Ce qu’il faut retenir
- Trump devrait annoncer des changements en Iran, suscitant des questions d’investissement.
- Le bruit médiatique ne doit pas masquer les opportunités réelles sur le marché, Il faut rester attentif aux flux de capitaux.
- Investir nécessite une approche tactique plutôt que de craindre des corrections majeures, avec un accent sur les zones d’accumulation.
- L’IA ne représente pas une bulle mais plutôt une transformation sectorielle, soulignant l’importance des infrastructures énergétiques.
- Le vrai défi réside dans la gestion des taux à long terme et des dettes, avec un besoin urgent de stratégies adaptées.
Trump devrait annoncer la paix en Iran et le retrait des troupes américaines dans les deux à trois semaines que le détroit d’Ormuz soit ouvert ou non. Cela laisse beaucoup de questions en suspend qui risquent de ne pas trouver réponse ce soir.
Néanmoins, la guerre en Iran vient accélérer des thèmes d’investissement déjà en place et qui devraient se poursuivre par la suite.
Savoir où Investir demain risque d’être un peu comme où on investissait hier.
Explications en vidéo
1. Introduction : Au-delà du « Bruit » Médiatique
Dans l’arène financière, le bruit est souvent plus assourdissant que le signal. Entre l’escalade des tensions au Moyen-Orient et les gesticulations diplomatiques, la tentation est grande de céder au narratif du chaos imminent. Pourtant, ce que beaucoup qualifient de prélude à un effondrement n’est, pour l’analyste averti, qu’une « Trampade » : une phase de volatilité orchestrée où le risque politique vient percuter des cycles économiques déjà en tension. Le véritable danger n’est pas la correction technique que tout le monde attend, mais l’incapacité à distinguer une respiration saine du marché d’une rupture structurelle. Pour naviguer dans ce brouillard, il est impératif de regarder par le pare-brise — les flux de capitaux et la souveraineté énergétique — plutôt que dans le rétroviseur des crises passées.
2. Le Paradoxe du DCA : Arrêtez d’attendre le « Grand Soir »
L’une des erreurs les plus coûteuses pour un investisseur particulier est de thésauriser des liquidités excessives en espérant un « drawdown » de 50 %. Historiquement, ces purges systémiques ne surviennent que tous les 7 à 8 ans. En attendant ce « Grand Soir », vous laissez votre capital « sur le bas-côté », grignoté par l’inflation, pendant que le marché s’apprécie.
La stratégie de survie ne réside pas dans le DCA (Dollar Cost Averaging) « aveugle » et mensuel, mais dans une pondération tactique par paliers de baisse. Les retracements techniques de 10 à 15 % sont des événements annuels normaux ; c’est là que l’essentiel de votre force de frappe doit être déployée.

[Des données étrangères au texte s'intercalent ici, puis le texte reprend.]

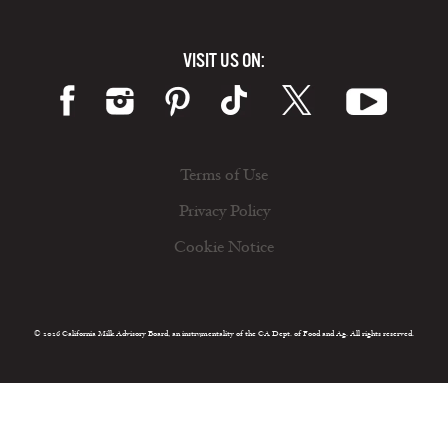
VISIT US ON:
Terms of Use
Privacy Policy
Cookie Notice
© 2026 California Milk Advisory Board, an instrumentality of the CA Dept. of Food and Ag. All rights reserved.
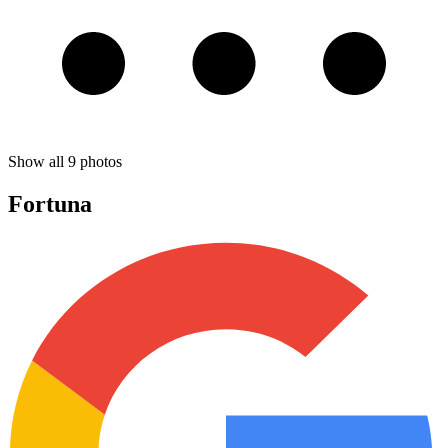
Show all
9
photos
Fortuna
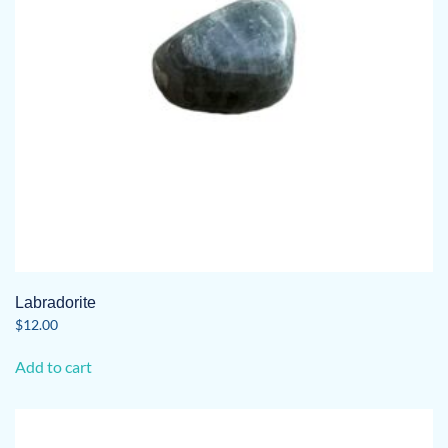
Labradorite
$
12.00
Add to cart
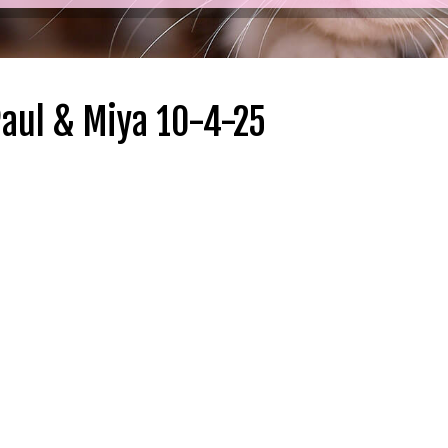
Paul & Miya 10-4-25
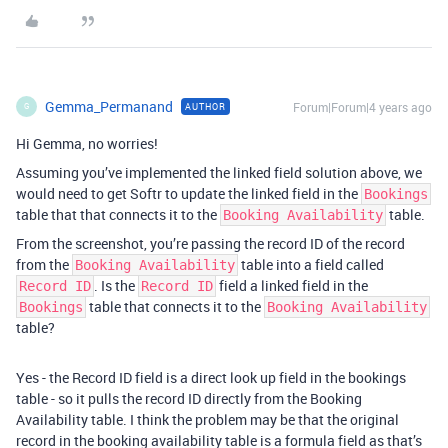
Gemma_Permanand
Forum|Forum|4 years ago
AUTHOR
G
Hi Gemma, no worries!
Assuming you’ve implemented the linked field solution above, we
would need to get Softr to update the linked field in the
Bookings
table that that connects it to the
table.
Booking Availability
From the screenshot, you’re passing the record ID of the record
from the
table into a field called
Booking Availability
. Is the
field a linked field in the
Record ID
Record ID
table that connects it to the
Bookings
Booking Availability
table?
Yes - the Record ID field is a direct look up field in the bookings
table - so it pulls the record ID directly from the Booking
Availability table. I think the problem may be that the original
record in the booking availability table is a formula field as that’s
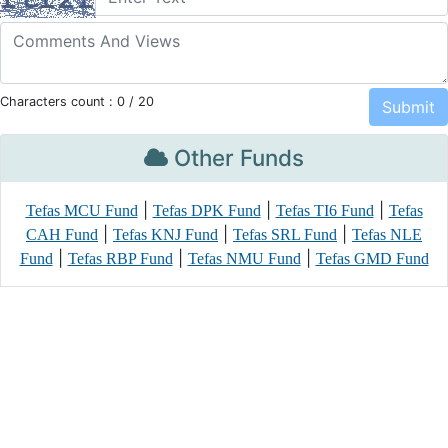
Characters count :
0
/ 20
Other Funds
|
|
|
Tefas MCU Fund
Tefas DPK Fund
Tefas TI6 Fund
Tefas
|
|
|
CAH Fund
Tefas KNJ Fund
Tefas SRL Fund
Tefas NLE
|
|
|
Fund
Tefas RBP Fund
Tefas NMU Fund
Tefas GMD Fund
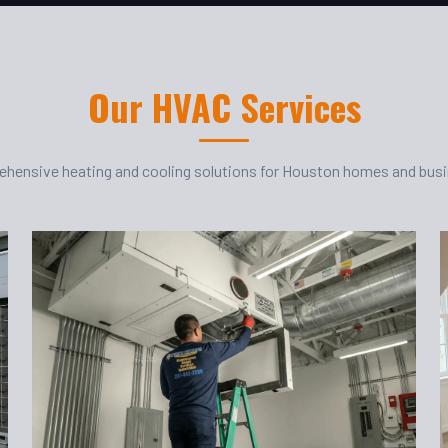
Our HVAC Services
hensive heating and cooling solutions for Houston homes and bus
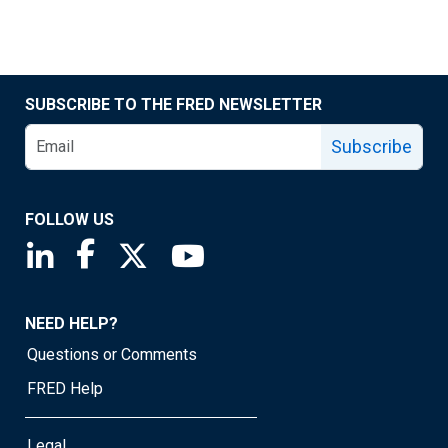
SUBSCRIBE TO THE FRED NEWSLETTER
Subscribe
FOLLOW US
Saint Louis Fed linkedin page
Saint Louis Fed facebook page
Saint Louis Fed X page
Saint Louis Fed YouTube page
NEED HELP?
Questions or Comments
FRED Help
Legal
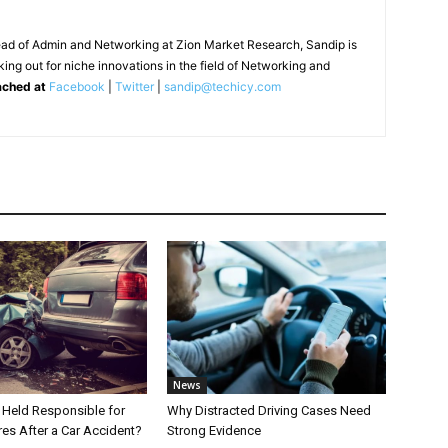
ead of Admin and Networking at Zion Market Research, Sandip is
ing out for niche innovations in the field of Networking and
ached at
Facebook
|
Twitter
|
sandip@techicy.com
News
Held Responsible for
Why Distracted Driving Cases Need
res After a Car Accident?
Strong Evidence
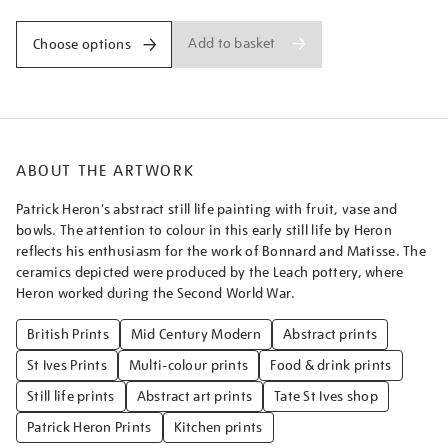
Add to basket
Choose options
ABOUT THE ARTWORK
Patrick Heron's abstract still life painting with fruit, vase and
bowls. The attention to colour in this early still life by Heron
reflects his enthusiasm for the work of Bonnard and Matisse. The
ceramics depicted were produced by the Leach pottery, where
Heron worked during the Second World War.
British Prints
Mid Century Modern
Abstract prints
St Ives Prints
Multi-colour prints
Food & drink prints
Still life prints
Abstract art prints
Tate St Ives shop
Patrick Heron Prints
Kitchen prints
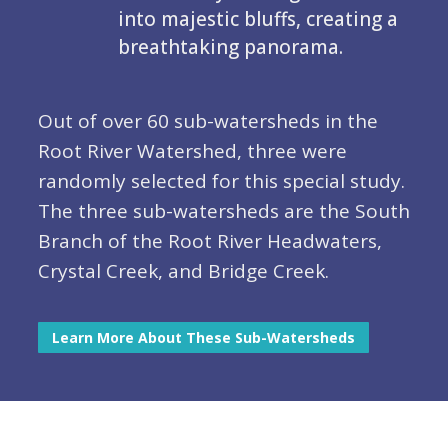
into majestic bluffs, creating a
breathtaking panorama.
Out of over 60 sub-watersheds in the
Root River Watershed, three were
randomly selected for this special study.
The three sub-watersheds are the South
Branch of the Root River Headwaters,
Crystal Creek, and Bridge Creek.
Learn More About These Sub-Watersheds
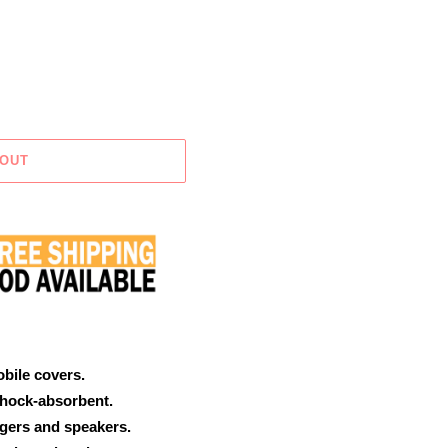
 OUT
obile covers.
shock-absorbent.
rgers and speakers.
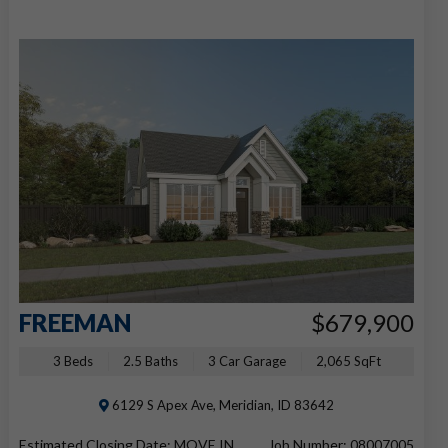
FREEMAN
$679,900
3 Beds
2.5 Baths
3 Car Garage
2,065 SqFt
6129 S Apex Ave, Meridian, ID 83642
Estimated Closing Date: MOVE IN
Job Number: 08007005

- Baisse de 10 à 20 % : Zone d’accumulation prioritaire. Ce sont des corrections de « marché sain » qui surviennent tous les 1 ou 2 ans.
- Baisse de 30 % : Correction majeure (tous les 4-5 ans). Utilisation de la réserve de précaution.
- Baisse de 40 % et plus : Krach authentique. Événement rare où l’on déploie le solde, mais dont la probabilité d’occurrence ne justifie pas de rester liquide 90 % du temps.
3. L’IA n’est pas une Bulle, c’est un « Marché dans le Marché »
Le terme « bulle » est devenu une paresse intellectuelle. Si l’on observe attentivement, les « Magnificient Seven » ont laissé place aux « Hateful Seven » : ces valeurs technologiques qui, loin de porter l’indice, commencent à peser sur lui. Nous assistons à un « Flight to Quality » sélectif plutôt qu’à une euphorie généralisée.
- Le Secteur Logiciel : Il se fait littéralement « défoncer », subissant une rotation sectorielle violente.
- Semi-conducteurs : Ils rament. Après une phase haussière parabolique, le secteur stagne, incapable de trouver un second souffle immédiat.
- Mémoire et Data Centers : C’est le véritable « goulot d’étranglement » (bottleneck). C’est ici que se loge la valeur réelle, car l’infrastructure physique reste le prérequis non négociable de la révolution IA.
Le signal de vente final ne sera pas une valorisation élevée, mais le moment où les GAFAM et les hyper-scalers réduiront leurs CAPEX (dépenses d’investissement). Ce pivot arrivera soit par un manque de retour sur productivité flagrant, soit par une crise du crédit asphyxiant leur capacité d’emprunt à taux variables.
4. La « Trumpade » et l’Illusion du « Taco »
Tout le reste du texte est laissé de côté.